Matching context sensitive rules and generating output using regular expressions
I have previously written about generating words that sound like an input word. My interest in reimplementing this project from many years ago was fueled by a desire to find out exactly how flexible modern regular expression libraries are (the original used a bespoke tool). I had a set of regular expressions describing a mapping from one or more letters to one or more phonemes and I wanted to use someone else’s library to do all the heavy duty matching.
The following lists some of the mapping rules. The letters between []
are the ones that are ‘consumed’ by the match and any letters/characters either side are the context required for the rule to match. The characters between //
are phonemes represented using the Arpabet phonetic transcription.
@[ew]=/UW/ [giv]=/G IH V/ [g]i^=/G/ [ge]t=/G EH/ su[gges]=/G JH EH S/ [gg]=/G/ b$[g]=/G/ [g]+=/JH/ # space - start of word # $ - one or more vowels # ! - two or more vowels # + - one front vowel # : - zero or more consonants # ^ - one consonant # ; - one or more consonants # . - one voiced consonant # @ - one special consonant # & - one sibilant # % - one suffix |
After some searching I settled on using the PCRE (Perl Compatible Regular Expressions) library, which contains more functionality than you can shake a stick at.
My plan was to translate each of the 300+ rules, using awk, into a regular expression, concatenate all of these together using alternation and let PCRE handle all of the matching details; which is what I did and it worked. Along the way a few problems had to be solved…
How can the appropriate phoneme(s) be generated when a rule matches? The solution is to use what PCRE calls callouts. During matching if the sequence (?C77)
is encountered in the pattern a developer defined function (set up prior to calling pcre_execute
) is called with information about the current state of the match. In this example the information would include the value 77 (values between 0 and 255 are supported). By embedding a unique number in the subpattern for each rule (and writing the appropriate phoneme sequence out to a configuration file that is read on program startup) it is possible to generate the appropriate output (because there are more than 255 rules a pair of callouts are needed to specify larger values).

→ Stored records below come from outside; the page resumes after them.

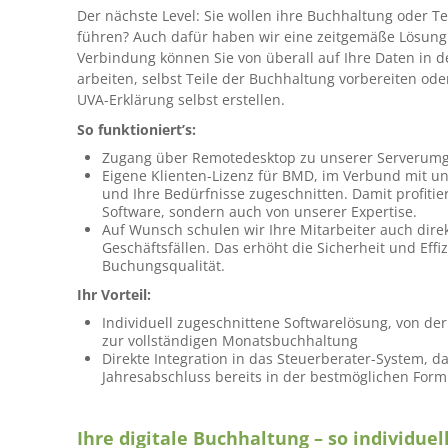
Der nächste Level: Sie wollen ihre Buchhaltung oder Te
führen? Auch dafür haben wir eine zeitgemäße Lösung
Verbindung können Sie von überall auf Ihre Daten in 
arbeiten, selbst Teile der Buchhaltung vorbereiten ode
UVA-Erklärung selbst erstellen.
So funktioniert’s:
Zugang über Remotedesktop zu unserer Serverum
Eigene Klienten-Lizenz für BMD, im Verbund mit un
und Ihre Bedürfnisse zugeschnitten. Damit profitie
Software, sondern auch von unserer Expertise.
Auf Wunsch schulen wir Ihre Mitarbeiter auch direk
Geschäftsfällen. Das erhöht die Sicherheit und Effi
Buchungsqualität.
Ihr Vorteil:
Individuell zugeschnittene Softwarelösung, von der
zur vollständigen Monatsbuchhaltung
Direkte Integration in das Steuerberater-System, d
Jahresabschluss bereits in der bestmöglichen Form
Ihre digitale Buchhaltung – so individue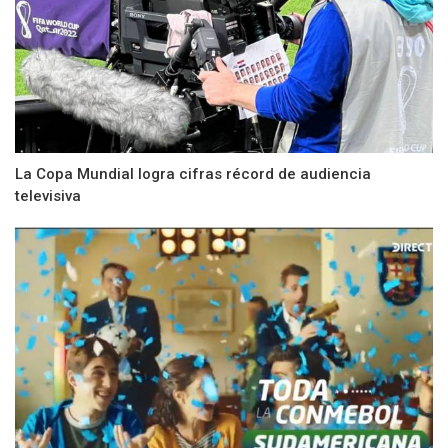
La Copa Mundial logra cifras récord de audiencia
televisiva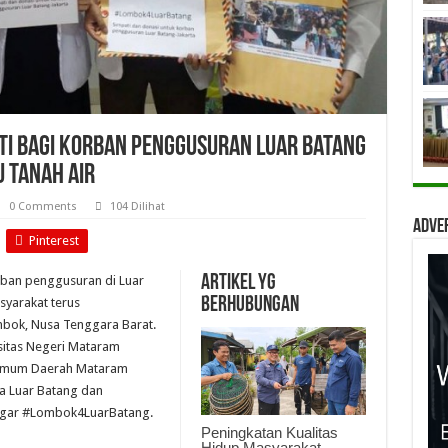
i Bagi Korban Penggusuran Luar Batang
u Tanah Air
0 Comments
104 Dilihat
Adve
Pinterest
Artikel yg
ban penggusuran di Luar
berhubungan
syarakat terus
mbok, Nusa Tenggara Barat.
sitas Negeri Mataram
 Umum Daerah Mataram
a Luar Batang dan
tagar #Lombok4LuarBatang.
Peningkatan Kualitas
Hidup Masyarakat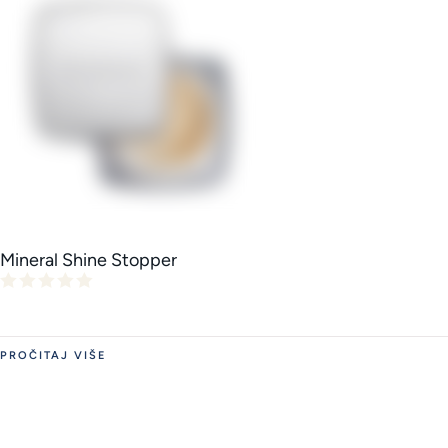
Mineral Shine Stopper
PROČITAJ VIŠE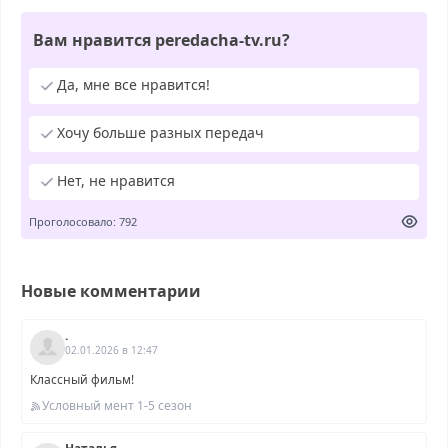
Вам нравится peredacha-tv.ru?
Да, мне все нравится!
Хочу больше разных передач
Нет, не нравится
Проголосовало: 792
Новые комментарии
.
02.01.2026 в 12:47
Классный фильм!
Условный мент 1-5 сезон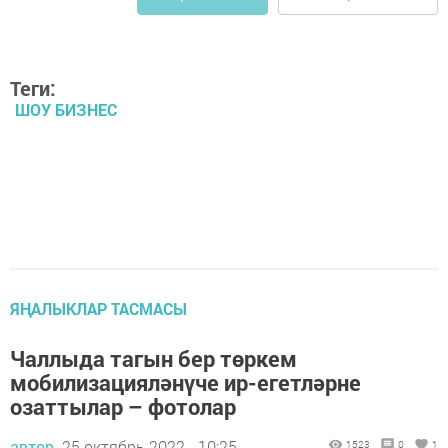
Теги:
ШОУ БИЗНЕС
ЯҢАЛЫКЛАР ТАСМАСЫ
Чаллыда тагын бер төркем
мобилизацияләнүче ир-егетләрне
озаттылар – фотолар
автор,
25 октябрь 2022 - 10:25
1523
0
1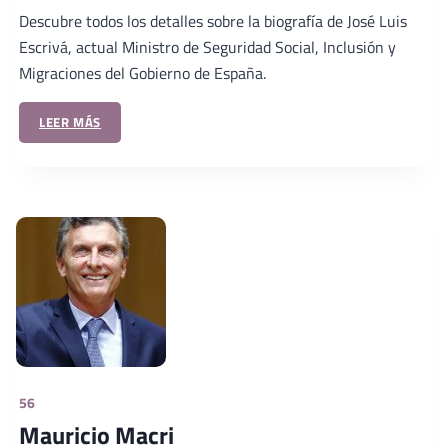
Descubre todos los detalles sobre la biografía de José Luis
Escrivá, actual Ministro de Seguridad Social, Inclusión y
Migraciones del Gobierno de España.
LEER MÁS
56
Mauricio Macri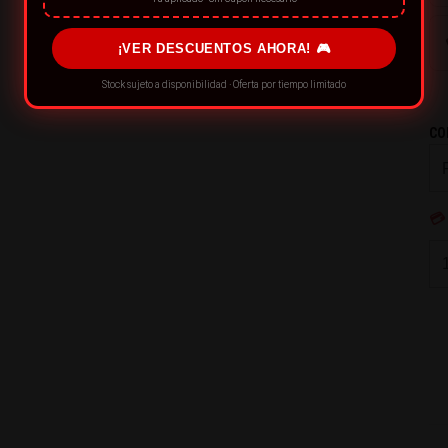
¡VER DESCUENTOS AHORA! 🎮
Stock sujeto a disponibilidad · Oferta por tiempo limitado
CO
💳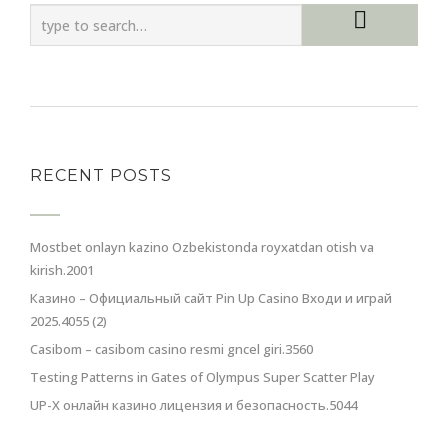
RECENT POSTS
Mostbet onlayn kazino Ozbekistonda royxatdan otish va
kirish.2001
Казино – Официальный сайт Pin Up Casino Входи и играй
2025.4055 (2)
Casibom – casibom casino resmi gncel giri.3560
Testing Patterns in Gates of Olympus Super Scatter Play
UP-X онлайн казино лицензия и безопасность.5044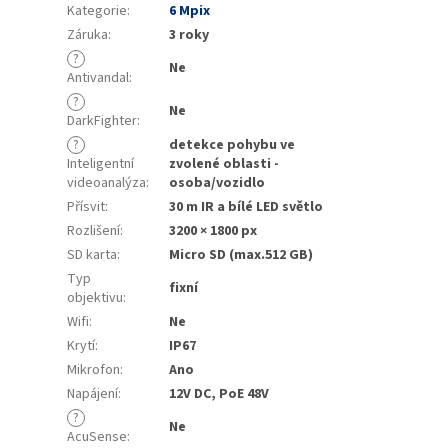
Kategorie
:
6 Mpix
Záruka
:
3 roky
?
Ne
Antivandal
:
?
Ne
DarkFighter
:
?
detekce pohybu ve
Inteligentní
zvolené oblasti -
videoanalýza
:
osoba/vozidlo
Přísvit
:
30 m IR a bílé LED světlo
Rozlišení
:
3200 × 1800 px
SD karta
:
Micro SD (max.512 GB)
Typ
fixní
objektivu
:
Wifi
:
Ne
Krytí
:
IP67
Mikrofon
:
Ano
Napájení
:
12V DC, PoE 48V
?
Ne
AcuSense
: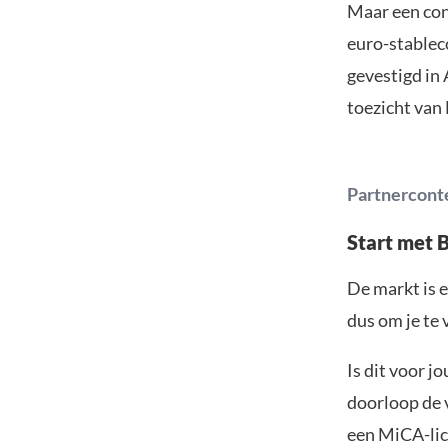
Maar een co
euro-stablec
gevestigd in
toezicht van
Partnercont
Start met 
De markt is e
dus om je te 
Is dit voor j
doorloop de v
een MiCA-lic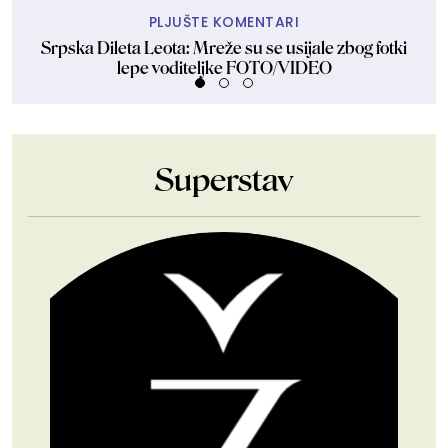
PLJUŠTE KOMENTARI
Srpska Dileta Leota: Mreže su se usijale zbog fotki
Sk
lepe voditeljke FOTO/VIDEO
Superstav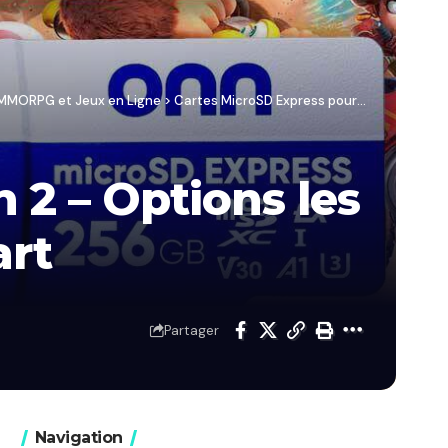
/ MMORPG et Jeux en Ligne
>
Cartes MicroSD Express pour Switch 2 – Options les moins chères sur Amazon et Walmart
 2 – Options les
art
Partager
Navigation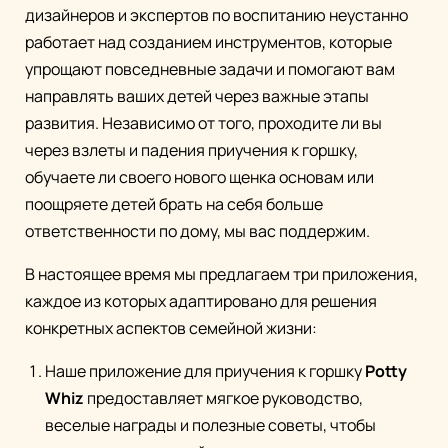
дизайнеров и экспертов по воспитанию неустанно
работает над созданием инструментов, которые
упрощают повседневные задачи и помогают вам
направлять ваших детей через важные этапы
развития. Независимо от того, проходите ли вы
через взлеты и падения приучения к горшку,
обучаете ли своего нового щенка основам или
поощряете детей брать на себя больше
ответственности по дому, мы вас поддержим.
В настоящее время мы предлагаем три приложения,
каждое из которых адаптировано для решения
конкретных аспектов семейной жизни:
Наше приложение для приучения к горшку
Potty
Whiz
предоставляет мягкое руководство,
веселые награды и полезные советы, чтобы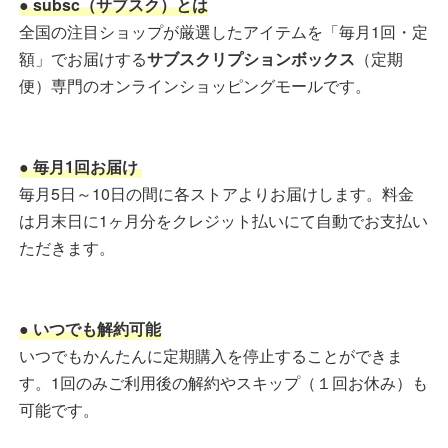
● subsc（サブスク）とは
全国の注目ショップが厳選したアイテムを「毎月1回・定
額」でお届けする
サブスクリプションボックス
（定期
便）専門のオンラインショッピングモールです。
● 毎月1回お届け
毎月5日～10日の間に各ストアよりお届けします。料金
は月末日に1ヶ月分をクレジット払いにて自動でお支払い
ただきます。
● いつでも解約可能
いつでもかんたんに定期購入を停止することができま
す。1回のみご利用後の解約やスキップ（１回お休み）も
可能です。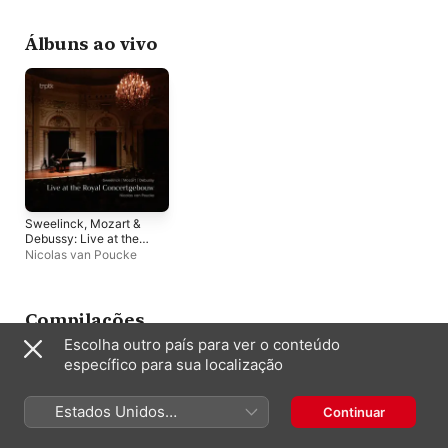
Álbuns ao vivo
Sweelinck, Mozart &
Debussy: Live at the
Royal
Nicolas van Poucke
Concertgebouw
Compilações
Escolha outro país para ver o conteúdo
específico para sua localização
Estados Unidos
Continuar
(Português Brasil)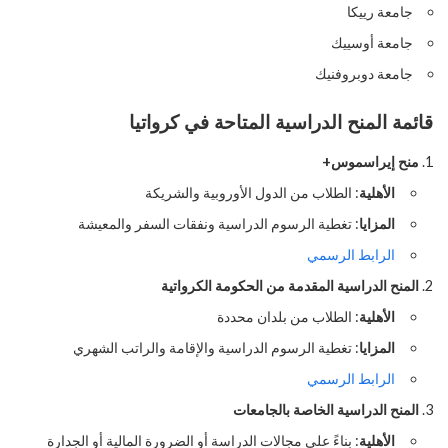
جامعة رييكا
جامعة أوسييك
جامعة دوبروفنيك
قائمة المنح الدراسية المتاحة في كرواتيا
منح إيراسموس+
الأهلية
: الطلاب من الدول الأوروبية والشريكة
المزايا
: تغطية الرسوم الدراسية ونفقات السفر والمعيشة
الرابط الرسمي
المنح الدراسية المقدمة من الحكومة الكرواتية
الأهلية
: الطلاب من بلدان محددة
المزايا
: تغطية الرسوم الدراسية والإقامة والراتب الشهري
الرابط الرسمي
المنح الدراسية الخاصة بالجامعات
الأهلية
: بناءً على مجالات الدراسة أو الضرورة المالية أو الجدارة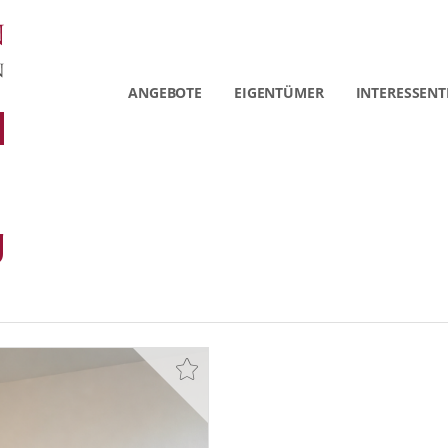
ANGEBOTE
EIGENTÜMER
INTERESSENT
g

How can the left/right letter context be handled? Most regular expression matching works by consuming all of the matched characters, making them unavailable for matching by other parts of the regular expression during that match. PCRE supports what it calls left and right assertions, which require a pattern to match but don’t consume the matched characters, leaving them to be matched by some other part of the pattern. So the rule [ge]t
is mapped to the regular expression ge(?=t)
which consumes a ge followed by a t but leaves the t for matching by another part of the pattern.
One problem occurs for backward assertions, which are restricted to matching the same number of characters for all alternatives of the pattern. For example the backward assertion (?<=(a|ab)e)
is not supported because one path through the pattern is two characters long while the other is three characters long. The rule @[ew]
cannot be matched using a backward assertion because @
includes letter sequences of different length (e.g., N, J, TH). The solution is to use a callout to perform a special left context match (specified by the callout number) which works by reversing the word being matched and the left context pattern and performing a forward (rather than backward) match.
The final pattern is over 10,000 characters long and looks something like (notice that everything is enclosed in ()
and terminated by a +
to force the longest possible match, i.e., the complete word:
(((a(?=$)(?C51)))|((?<=^)(are(?=$)(?C52)))| ... |(z(?C106)(?C55)))+ |
Now we need a method of using the letter to phoneme rules to map phonemes to letters. In some cases a phoneme sequence can be mapped to multiple letter sequences and I wanted to generate all of the possible letter sequences (e.g., cat -> K AE T
-> cat, kat, qat). PCRE does support a matching function capable of returning all possible matches. However this function does not support some of the functionality required, so I decided to 'force' the single match function to generate all possible sequences by using a callout to make it unconditionally fail as the last operation of every otherwise successful match, causing the matching process to backtrack and try to find an alternative match. Not the most efficient of solutions but it saved me having to learn a lot more about the functionality supported by PCRE.
For a given sequence of phonemes it is simple enough to match it using a regular expression created from the existing rules. However, any match also needs to meet any left/right letter context requirements. Because we are generating letters left to right we have a left context that can be matched, but no right context.
The left context is matched by applying the technique used for variable length left contexts, described above, i.e., the letters generated so far are reversed and these are matched using a reversed left context pattern.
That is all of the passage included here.